Tamara Sapronetskaya tells us how to make a beautiful realistic fish for your game.
Intro
Hello! My name is Tamara Sapronetskaya. I am a freelance 3D Artist. I have a law degree, but in my soul I am an artist. My husband introduced me to 3D modeling. I got interested in the process and decided to give it a try. I’ve been doing it for 3 years, worked on the creation of several game projects not yet released. Now I create characters and learn animation. My dream is to work on cartoons.
Bleak
I had to create photorealistic game asset. Like in most game projects, I had to achieve the best result, reducing the polygon count. No specific constraints, but I guess every 3D artist, who’s creating low poly model should think about every edge and polygon. Number of triangles – 2771.

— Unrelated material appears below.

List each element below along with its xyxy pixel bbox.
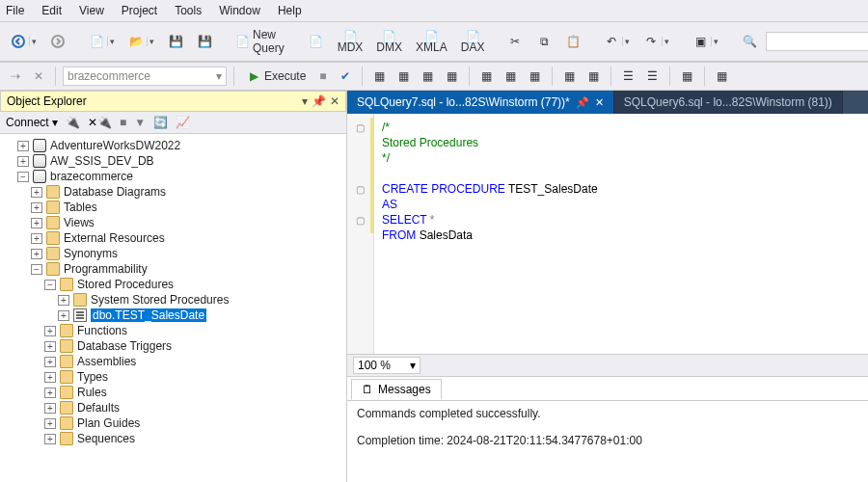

I needed to create a specific fish – bleak (bleak, lat. – alburnus alburnus). Despite a huge number of pictures of the fish on the internet, finding a high-quality image was difficult: the fish was either lying on its side, making it impossible to study scales, suffered from reflections with photos taken by fishermen showing ‘glued’ fins or was in the hands of fishermen making the half of it not visible. And here I’d like to thank fishermen — fans with own blogs, who provided me with references for my bleak! For the final texture of the fish I used a combination of just 3 high-quality references. Collecting the info allowed me to start the production.
Production
I had to go through several steps here. I created the original block in Maya, because it was easy to track proportions of the fish there. Knowing about the plans on animating the model, I straightened fins. Then I opened the model in Zbrush, turned it into Dynamesh and sculpted all the details of the head and the body, no scales this time. When high poly model was ready, I repotologized it to a low poly one and worked on UV mapping. Projected colormap with scales onto low poly model and then created Displacement map in Photoshop using the same colormap. Then opened low poly model in Zbrush to project sculpted details from high poly model.
Applied the Displacement map to get the fish scales that matched the Diffuse map perfectly.

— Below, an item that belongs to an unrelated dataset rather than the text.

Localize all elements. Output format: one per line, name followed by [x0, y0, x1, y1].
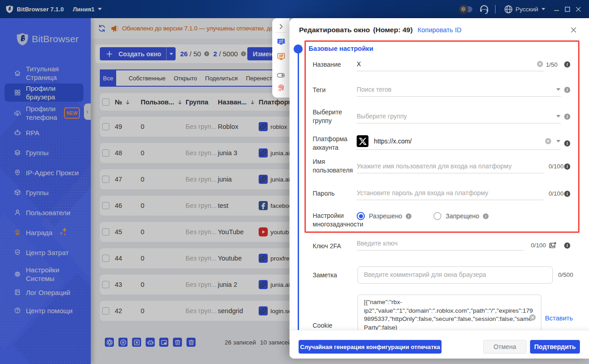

You can achieve realism with high-resolution references, no glare, reflections, proper high poly modeling with a focus on small details. I used Photoshop and Substance Painter for its textures. These solutions are always parallel when I’m creating something. Substance Painter helps create and piece together the final maps while Photoshop was needed throughout the production: from editing photos – for references, to editing Normal map, AO and other maps. Often, when an object is already opened in Toolbag, the final changes with the maps are done in Photoshop.
I think many 3D professionals will agree that Marmoset Toolbag is irreplaceable. It has also you need for preview and presentation. You can get the render so fast!
Of course, this fish can be upgraded with Substance Painter — its color, the shape of the fins with a different Alpha map. But for a fundamental transformation you need a different pipeline – for example, don’t create the body and its fins as a single object to combine and replace something later.